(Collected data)
####

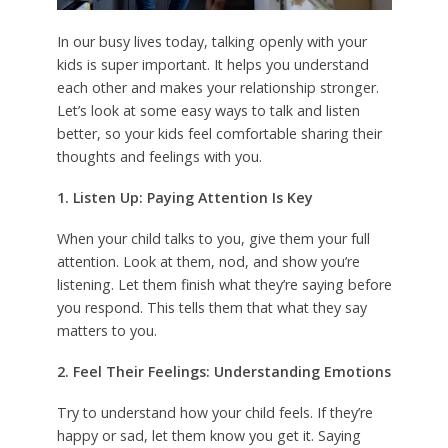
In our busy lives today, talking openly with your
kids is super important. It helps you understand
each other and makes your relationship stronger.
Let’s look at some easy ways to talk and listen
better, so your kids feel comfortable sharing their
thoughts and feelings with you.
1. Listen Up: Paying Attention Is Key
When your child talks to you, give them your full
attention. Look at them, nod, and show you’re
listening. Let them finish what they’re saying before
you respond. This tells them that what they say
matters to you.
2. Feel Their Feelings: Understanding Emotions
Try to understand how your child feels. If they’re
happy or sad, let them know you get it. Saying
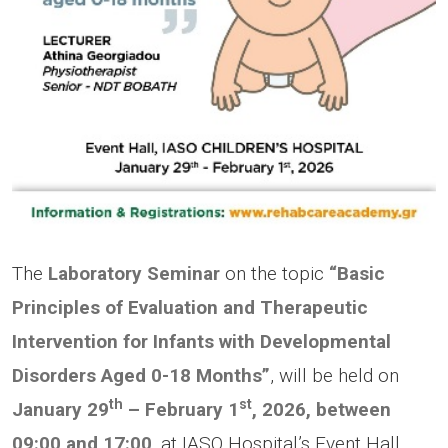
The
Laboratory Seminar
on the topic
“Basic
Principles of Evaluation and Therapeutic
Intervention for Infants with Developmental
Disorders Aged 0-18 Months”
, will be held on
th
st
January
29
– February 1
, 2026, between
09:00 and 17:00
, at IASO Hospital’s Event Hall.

####

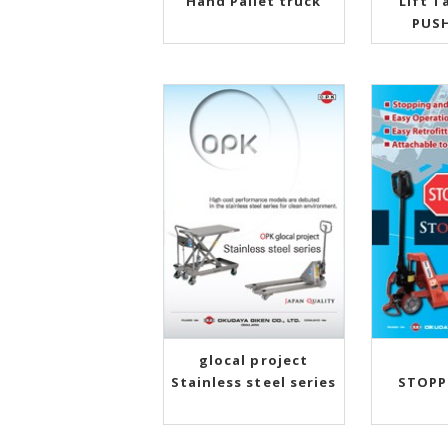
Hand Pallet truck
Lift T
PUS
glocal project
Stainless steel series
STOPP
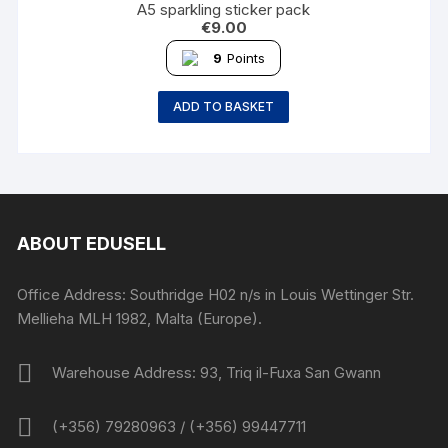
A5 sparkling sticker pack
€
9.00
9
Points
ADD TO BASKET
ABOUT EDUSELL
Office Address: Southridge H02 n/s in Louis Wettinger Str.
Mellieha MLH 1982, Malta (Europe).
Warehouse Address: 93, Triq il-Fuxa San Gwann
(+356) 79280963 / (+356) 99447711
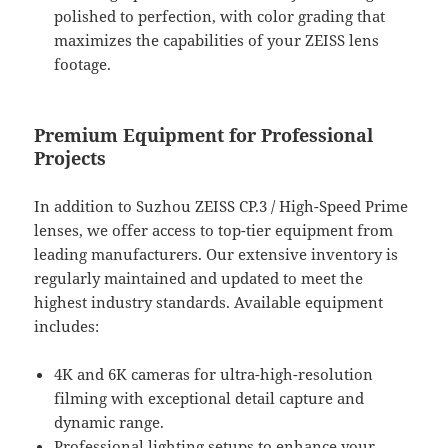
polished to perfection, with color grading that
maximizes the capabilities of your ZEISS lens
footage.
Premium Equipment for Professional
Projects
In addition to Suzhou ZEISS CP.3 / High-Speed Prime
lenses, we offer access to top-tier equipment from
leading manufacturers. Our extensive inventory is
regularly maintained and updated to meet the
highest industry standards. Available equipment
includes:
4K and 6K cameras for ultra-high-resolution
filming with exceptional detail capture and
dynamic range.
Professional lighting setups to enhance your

####

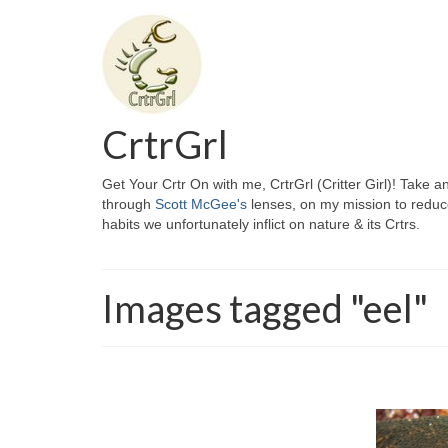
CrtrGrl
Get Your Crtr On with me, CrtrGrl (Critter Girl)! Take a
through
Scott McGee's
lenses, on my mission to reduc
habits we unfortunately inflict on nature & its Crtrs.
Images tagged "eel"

####

What is required ->
Work from the entries above. Set down exactly and only the lines from the line with "1. Listen Up: Paying Attention Is Key" to the line with "Hospital’s Event Hall.", both included, and leave the pictures out.

Solution to this exercise ->
1. Listen Up: Paying Attention Is Key
When your child talks to you, give them your full
attention. Look at them, nod, and show you’re
listening. Let them finish what they’re saying before
you respond. This tells them that what they say
matters to you.
2. Feel Their Feelings: Understanding Emotions
Try to understand how your child feels. If they’re
happy or sad, let them know you get it. Saying
The
Laboratory Seminar
on the topic
“Basic
Principles of Evaluation and Therapeutic
Intervention for Infants with Developmental
Disorders Aged 0-18 Months”
, will be held on
th
st
January
29
– February 1
, 2026, between
09:00 and 17:00
, at IASO Hospital’s Event Hall.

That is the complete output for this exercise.